10. Get reminded and enter data via Slack

We’re so excited about this one that we got the domain slackminder.com which you should click on if you use both Beeminder and Slack.

11. Thicker yellow guiding line indicating week of safety buffer

You know the thin yellow lines showing the good side of the yellow brick road? Well one of them is thicker than the rest and that represents a week of safety buffer.

12. Hide the numbers on the y-axis

In case you want to show off your graph without revealing the actual numbers. This is another Terrifyingly Advanced setting. Probably all of those settings belong in this list. Especially the ones for custom goals, which you need a premium plan for.

13. Gmailzero can track arbitrary Gmail queries

This is another one we blogged about but clearly need to make less obscure in the UI.

14. Enter time as HH:MM:SS

We call it the colon shortcut. The other shortcuts for entering data are on the obscure side as well.

15. If you have over a week of buffer you’re immune to the akrasia horizon

Akrasia horizon immunity! This was inadvertently a trick question when we polled people but all I meant was that if you have over a week of safety buffer then if something comes up you can immediately flatten your road and — though it takes a week for the flattening to take effect — by the time you run out of safety buffer you’ll have reached the flat spot.

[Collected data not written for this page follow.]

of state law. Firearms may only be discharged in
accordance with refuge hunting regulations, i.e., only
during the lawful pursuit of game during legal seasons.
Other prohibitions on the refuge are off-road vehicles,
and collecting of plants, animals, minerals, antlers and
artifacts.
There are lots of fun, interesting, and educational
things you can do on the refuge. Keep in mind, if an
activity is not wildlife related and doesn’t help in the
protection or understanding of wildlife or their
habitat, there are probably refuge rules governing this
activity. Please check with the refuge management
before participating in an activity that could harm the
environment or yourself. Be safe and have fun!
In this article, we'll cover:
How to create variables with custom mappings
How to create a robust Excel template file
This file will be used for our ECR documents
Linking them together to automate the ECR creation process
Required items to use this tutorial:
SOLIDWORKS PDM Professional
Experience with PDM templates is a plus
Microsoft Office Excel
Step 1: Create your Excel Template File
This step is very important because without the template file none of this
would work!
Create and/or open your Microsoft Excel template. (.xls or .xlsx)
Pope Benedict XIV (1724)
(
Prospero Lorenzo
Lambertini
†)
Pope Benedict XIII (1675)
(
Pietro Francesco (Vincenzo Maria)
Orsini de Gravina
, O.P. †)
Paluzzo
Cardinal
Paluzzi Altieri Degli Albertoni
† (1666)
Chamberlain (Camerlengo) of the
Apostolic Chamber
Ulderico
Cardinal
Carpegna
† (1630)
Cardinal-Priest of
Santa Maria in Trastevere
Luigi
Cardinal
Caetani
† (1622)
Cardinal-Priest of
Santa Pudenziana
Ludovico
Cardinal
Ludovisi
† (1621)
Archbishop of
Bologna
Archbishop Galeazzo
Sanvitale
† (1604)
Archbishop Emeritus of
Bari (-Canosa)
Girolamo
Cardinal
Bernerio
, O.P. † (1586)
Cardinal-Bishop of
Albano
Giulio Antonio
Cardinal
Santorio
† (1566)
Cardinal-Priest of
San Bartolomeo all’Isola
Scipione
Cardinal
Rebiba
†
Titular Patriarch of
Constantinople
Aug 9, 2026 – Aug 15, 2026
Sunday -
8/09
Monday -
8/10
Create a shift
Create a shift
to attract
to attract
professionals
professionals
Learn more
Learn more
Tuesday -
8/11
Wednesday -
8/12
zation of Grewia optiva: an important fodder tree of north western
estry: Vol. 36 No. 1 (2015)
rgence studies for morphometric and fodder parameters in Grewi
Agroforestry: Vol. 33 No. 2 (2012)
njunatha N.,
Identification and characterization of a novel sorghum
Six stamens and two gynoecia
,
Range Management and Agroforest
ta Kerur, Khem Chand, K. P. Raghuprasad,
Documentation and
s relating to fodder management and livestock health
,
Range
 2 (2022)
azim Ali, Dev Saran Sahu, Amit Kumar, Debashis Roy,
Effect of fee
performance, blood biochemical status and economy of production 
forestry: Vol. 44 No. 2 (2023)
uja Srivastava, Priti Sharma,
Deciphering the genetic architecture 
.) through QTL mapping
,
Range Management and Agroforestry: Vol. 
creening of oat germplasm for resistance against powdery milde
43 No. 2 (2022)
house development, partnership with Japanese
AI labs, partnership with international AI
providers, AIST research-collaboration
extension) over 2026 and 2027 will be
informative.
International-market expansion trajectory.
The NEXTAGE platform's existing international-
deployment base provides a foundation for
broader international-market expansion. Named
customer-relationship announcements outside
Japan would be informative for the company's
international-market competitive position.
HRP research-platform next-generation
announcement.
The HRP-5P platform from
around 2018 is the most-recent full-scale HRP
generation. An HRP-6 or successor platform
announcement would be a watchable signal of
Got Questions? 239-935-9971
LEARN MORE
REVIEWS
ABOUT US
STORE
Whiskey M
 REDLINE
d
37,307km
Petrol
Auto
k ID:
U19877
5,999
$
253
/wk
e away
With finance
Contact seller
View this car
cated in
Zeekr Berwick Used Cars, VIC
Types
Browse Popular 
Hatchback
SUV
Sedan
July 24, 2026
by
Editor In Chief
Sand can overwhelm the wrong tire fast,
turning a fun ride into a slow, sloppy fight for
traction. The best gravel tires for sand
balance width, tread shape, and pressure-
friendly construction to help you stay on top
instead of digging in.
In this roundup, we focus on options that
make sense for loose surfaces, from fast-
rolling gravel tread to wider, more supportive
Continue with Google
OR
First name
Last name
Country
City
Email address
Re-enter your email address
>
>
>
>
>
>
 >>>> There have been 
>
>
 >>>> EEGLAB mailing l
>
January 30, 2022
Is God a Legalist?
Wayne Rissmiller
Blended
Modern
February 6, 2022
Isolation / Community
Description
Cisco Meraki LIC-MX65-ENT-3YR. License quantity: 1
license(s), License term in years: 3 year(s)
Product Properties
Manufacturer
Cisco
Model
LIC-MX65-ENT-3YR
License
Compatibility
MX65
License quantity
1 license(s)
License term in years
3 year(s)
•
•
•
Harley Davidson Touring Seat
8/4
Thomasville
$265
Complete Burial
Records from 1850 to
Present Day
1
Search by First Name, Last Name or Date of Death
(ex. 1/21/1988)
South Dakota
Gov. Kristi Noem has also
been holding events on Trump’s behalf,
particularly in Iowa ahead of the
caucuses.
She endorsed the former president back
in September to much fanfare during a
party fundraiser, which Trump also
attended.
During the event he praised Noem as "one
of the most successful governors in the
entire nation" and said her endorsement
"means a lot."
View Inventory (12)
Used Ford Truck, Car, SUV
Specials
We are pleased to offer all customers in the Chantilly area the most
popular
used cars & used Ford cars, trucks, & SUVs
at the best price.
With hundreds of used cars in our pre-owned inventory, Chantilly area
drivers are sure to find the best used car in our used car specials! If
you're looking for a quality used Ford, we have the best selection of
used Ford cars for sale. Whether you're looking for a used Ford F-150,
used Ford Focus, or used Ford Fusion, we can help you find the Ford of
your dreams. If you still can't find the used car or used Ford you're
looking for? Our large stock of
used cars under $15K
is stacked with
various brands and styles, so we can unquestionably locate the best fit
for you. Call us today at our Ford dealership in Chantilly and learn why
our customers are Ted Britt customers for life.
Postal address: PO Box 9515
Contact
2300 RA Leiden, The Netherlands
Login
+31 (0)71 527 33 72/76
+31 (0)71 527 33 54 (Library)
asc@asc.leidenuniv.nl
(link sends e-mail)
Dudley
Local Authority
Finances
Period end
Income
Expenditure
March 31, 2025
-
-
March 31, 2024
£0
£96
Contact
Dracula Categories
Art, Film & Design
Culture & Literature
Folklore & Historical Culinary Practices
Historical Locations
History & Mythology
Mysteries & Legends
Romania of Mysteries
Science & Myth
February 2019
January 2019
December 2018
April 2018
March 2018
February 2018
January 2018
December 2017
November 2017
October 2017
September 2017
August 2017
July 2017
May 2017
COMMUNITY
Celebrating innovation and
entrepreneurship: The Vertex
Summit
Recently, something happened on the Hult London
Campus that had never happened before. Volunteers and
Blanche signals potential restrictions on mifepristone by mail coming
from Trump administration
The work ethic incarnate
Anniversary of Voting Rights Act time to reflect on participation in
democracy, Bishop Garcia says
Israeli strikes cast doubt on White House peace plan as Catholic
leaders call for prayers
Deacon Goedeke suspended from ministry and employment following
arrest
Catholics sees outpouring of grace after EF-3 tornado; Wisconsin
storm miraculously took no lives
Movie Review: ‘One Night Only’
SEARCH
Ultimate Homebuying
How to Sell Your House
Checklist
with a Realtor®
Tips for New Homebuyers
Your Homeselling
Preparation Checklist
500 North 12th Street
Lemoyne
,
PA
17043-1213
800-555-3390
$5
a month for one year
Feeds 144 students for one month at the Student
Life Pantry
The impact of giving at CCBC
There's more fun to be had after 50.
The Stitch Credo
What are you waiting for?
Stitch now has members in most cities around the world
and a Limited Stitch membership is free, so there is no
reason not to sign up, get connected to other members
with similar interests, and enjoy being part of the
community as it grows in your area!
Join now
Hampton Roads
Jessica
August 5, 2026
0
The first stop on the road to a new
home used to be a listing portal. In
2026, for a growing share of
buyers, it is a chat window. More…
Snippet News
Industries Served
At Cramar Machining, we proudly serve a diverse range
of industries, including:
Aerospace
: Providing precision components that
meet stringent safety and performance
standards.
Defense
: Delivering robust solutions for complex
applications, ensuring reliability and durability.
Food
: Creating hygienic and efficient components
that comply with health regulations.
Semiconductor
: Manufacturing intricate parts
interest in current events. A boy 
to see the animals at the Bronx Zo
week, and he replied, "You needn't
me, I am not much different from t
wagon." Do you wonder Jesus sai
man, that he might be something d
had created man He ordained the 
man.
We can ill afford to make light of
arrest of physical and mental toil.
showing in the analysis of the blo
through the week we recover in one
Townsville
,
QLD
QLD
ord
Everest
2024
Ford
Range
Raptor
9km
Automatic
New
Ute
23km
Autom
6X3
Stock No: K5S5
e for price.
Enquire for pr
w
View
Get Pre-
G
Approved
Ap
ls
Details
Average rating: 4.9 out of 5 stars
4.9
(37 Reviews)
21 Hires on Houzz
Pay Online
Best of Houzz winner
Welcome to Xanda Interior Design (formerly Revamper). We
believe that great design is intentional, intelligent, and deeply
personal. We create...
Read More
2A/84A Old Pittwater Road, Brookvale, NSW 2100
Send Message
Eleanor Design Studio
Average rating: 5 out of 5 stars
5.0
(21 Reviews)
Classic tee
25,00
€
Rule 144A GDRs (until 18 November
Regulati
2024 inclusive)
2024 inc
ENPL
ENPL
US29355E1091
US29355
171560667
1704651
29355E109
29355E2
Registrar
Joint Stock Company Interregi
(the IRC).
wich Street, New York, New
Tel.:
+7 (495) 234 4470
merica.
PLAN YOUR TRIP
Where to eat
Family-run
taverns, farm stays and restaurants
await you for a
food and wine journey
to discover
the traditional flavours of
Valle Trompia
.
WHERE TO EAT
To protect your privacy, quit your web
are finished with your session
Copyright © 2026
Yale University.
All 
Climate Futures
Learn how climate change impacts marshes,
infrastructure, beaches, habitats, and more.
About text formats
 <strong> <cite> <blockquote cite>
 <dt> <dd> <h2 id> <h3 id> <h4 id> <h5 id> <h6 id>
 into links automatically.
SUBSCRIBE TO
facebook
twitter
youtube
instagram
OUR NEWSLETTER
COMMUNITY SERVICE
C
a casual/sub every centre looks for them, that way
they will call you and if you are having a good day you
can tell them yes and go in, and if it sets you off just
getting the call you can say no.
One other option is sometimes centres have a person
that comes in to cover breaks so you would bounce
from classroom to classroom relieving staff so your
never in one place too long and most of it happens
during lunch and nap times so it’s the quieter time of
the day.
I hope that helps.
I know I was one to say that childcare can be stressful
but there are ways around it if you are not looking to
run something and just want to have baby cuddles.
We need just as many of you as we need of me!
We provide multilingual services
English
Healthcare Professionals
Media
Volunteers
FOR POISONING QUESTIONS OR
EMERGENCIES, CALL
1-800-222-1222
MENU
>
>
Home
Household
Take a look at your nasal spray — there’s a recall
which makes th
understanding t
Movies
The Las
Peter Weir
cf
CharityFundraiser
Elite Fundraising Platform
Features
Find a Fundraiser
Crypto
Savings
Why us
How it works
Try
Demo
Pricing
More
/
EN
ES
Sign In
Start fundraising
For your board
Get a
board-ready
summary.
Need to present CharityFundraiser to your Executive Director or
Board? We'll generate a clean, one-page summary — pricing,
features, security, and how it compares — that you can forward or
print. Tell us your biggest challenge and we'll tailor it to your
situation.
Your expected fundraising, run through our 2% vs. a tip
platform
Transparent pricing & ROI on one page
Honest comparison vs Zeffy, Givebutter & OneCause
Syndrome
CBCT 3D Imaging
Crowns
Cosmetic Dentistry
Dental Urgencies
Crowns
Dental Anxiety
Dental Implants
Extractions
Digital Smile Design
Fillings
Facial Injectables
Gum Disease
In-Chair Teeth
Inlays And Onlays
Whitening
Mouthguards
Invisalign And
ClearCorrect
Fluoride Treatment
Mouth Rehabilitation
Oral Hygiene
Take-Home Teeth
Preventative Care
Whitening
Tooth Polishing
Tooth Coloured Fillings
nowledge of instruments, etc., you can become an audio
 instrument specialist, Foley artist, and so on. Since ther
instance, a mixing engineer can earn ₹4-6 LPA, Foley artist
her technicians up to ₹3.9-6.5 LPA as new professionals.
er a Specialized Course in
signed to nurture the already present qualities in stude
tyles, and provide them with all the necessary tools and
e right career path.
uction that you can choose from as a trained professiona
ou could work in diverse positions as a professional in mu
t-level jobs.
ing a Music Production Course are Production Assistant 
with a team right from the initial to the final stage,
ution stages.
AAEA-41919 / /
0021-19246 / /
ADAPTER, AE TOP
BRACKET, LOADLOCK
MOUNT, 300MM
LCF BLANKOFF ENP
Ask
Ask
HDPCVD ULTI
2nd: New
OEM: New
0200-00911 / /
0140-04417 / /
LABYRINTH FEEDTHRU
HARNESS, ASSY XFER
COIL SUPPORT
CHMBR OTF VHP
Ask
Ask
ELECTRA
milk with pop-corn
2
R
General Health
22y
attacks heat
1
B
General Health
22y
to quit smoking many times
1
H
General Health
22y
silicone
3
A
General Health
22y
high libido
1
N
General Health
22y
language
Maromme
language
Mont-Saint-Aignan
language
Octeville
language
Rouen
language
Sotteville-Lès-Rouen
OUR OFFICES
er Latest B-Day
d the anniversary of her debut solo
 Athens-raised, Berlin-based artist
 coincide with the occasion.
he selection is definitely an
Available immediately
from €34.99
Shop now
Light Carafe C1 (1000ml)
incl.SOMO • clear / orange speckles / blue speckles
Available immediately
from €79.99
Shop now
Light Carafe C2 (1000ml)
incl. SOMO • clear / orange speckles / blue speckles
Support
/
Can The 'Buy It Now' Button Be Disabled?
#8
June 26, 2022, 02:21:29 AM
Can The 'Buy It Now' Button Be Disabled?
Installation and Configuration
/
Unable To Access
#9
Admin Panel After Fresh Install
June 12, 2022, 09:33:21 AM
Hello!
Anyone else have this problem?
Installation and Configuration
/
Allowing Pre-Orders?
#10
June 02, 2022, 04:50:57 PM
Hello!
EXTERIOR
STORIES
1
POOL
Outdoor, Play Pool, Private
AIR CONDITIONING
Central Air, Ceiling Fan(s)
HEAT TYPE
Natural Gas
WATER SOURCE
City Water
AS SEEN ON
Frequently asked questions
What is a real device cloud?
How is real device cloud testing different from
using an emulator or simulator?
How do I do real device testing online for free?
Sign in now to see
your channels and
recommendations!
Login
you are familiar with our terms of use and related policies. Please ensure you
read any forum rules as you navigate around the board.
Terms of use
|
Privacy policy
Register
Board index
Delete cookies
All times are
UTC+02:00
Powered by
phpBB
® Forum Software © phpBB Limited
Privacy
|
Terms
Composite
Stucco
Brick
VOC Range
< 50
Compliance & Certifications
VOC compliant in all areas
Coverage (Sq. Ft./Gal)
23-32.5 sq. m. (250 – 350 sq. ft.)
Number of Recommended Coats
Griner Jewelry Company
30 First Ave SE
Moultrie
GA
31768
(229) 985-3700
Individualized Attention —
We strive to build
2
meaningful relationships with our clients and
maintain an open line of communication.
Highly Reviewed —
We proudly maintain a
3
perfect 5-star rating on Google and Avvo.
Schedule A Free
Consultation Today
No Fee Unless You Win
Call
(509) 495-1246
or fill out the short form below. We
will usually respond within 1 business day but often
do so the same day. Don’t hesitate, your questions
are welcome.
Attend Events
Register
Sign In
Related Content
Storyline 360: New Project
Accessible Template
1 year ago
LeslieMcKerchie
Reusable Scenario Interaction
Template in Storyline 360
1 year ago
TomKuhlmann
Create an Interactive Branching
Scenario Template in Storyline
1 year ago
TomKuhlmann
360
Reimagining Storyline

16. Use “take a break” to schedule a harder period

This was technically the most obscure in our poll but I think it mostly just never occurred to half of folks that this would work, because why would anyone ever do that? But it’s true that when you schedule a “break” you can actually schedule any rate you want.

17. [Bonus addition in 2020] Schedule a do-less break with a jump up instead of a steep section

Instead of using the Take-A-Break feature for a do-less goal, you can use the road editor to create a single discontinuous jump up in your road. The advantage of that is that your Pessimistic Presumptive Reports (PPRs) won’t change. With a steep section your PPRs increase with the steepness of the yellow brick road and so you’re not buying yourself any additional safety buffer in terms of days you can go without reporting, just in terms of how much of the thing you’re beeminding you can actually do.


And there you have it. Feel free to react incredulously in the comments to things you’re just now learning about.

P.S. Special shout-out to the previously obscure and confusing freebees feature which is now so obscure that it doesn’t exist. As you can tell, Beeminder is a bit of a beehemoth, so we were proud recently to have untangled a gnarly knot of complexity. We’re working hard to do more of that.


 

Footnotes

[1] As a control I included in the original poll a feature that didn’t actually exist. 80% of respondents correctly said they weren’t aware of it.